I'll explain what is wrong with your method. If you look around at the studies of the effect of Brexit on the UK economy, what you'll find is that all the serious ones don't do cross sectional comparisons as is your want. The reason is such comparisons would be fatuous and misleading in the extreme. No two countries are sufficiently aligned socio-economically to be able to do outcome comparisons with the only difference as being Brexit/non-Brexit.
What is far more common (and accepted by all leading researchers) is to compare the UK with and without Brexit, examining its actual time path with that of the counterfactual that Brexit did not happen. One such study was done and produced the permanent 4% reduction in UK GDP. You know who did the study? The OBR.

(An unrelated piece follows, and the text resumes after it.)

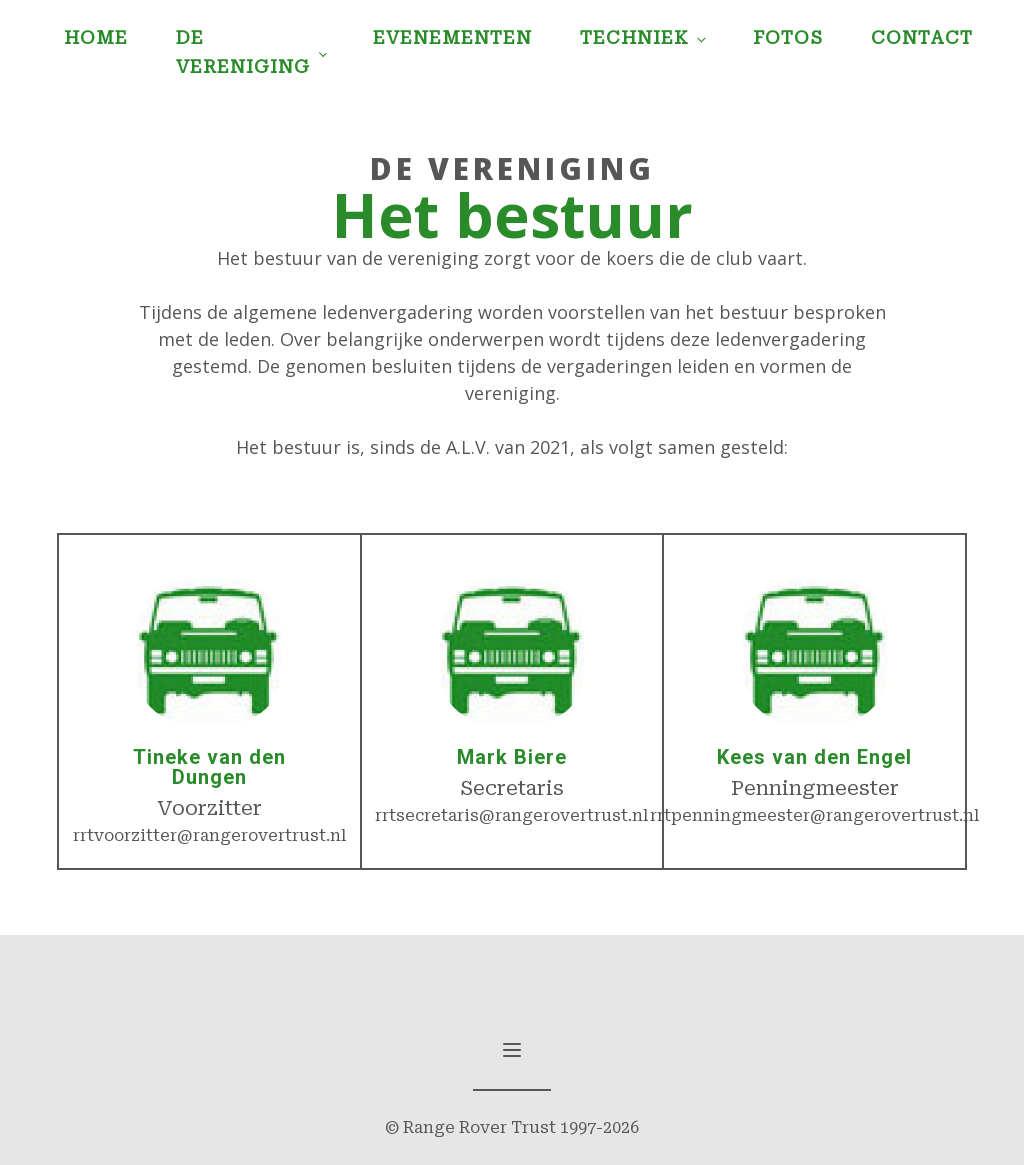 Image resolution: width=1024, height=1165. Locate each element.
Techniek (634, 37)
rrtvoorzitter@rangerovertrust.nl (209, 835)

Pretty much every study bar one that I'm aware of finds the effects of Brexit on the UK economy to be firmly negative. the one study that (before Brexit) prophesied a positive impact was done by Patrick Minford (Thatcher's and apparently Truss' economic adviser on the recent trickle down episode). Minford got absolutely slaughtered for it by some very heavy-weight and reputable guys at the LSE because he cherry-picked assumptions and scenarios, used old data and an outdated model to astound the orthodoxy (for orthodoxy, read people who know what they're talking about).
You'll probably want to fight me next. That's apparently what you Tory boys do now when you lose an argument. Cheery bye.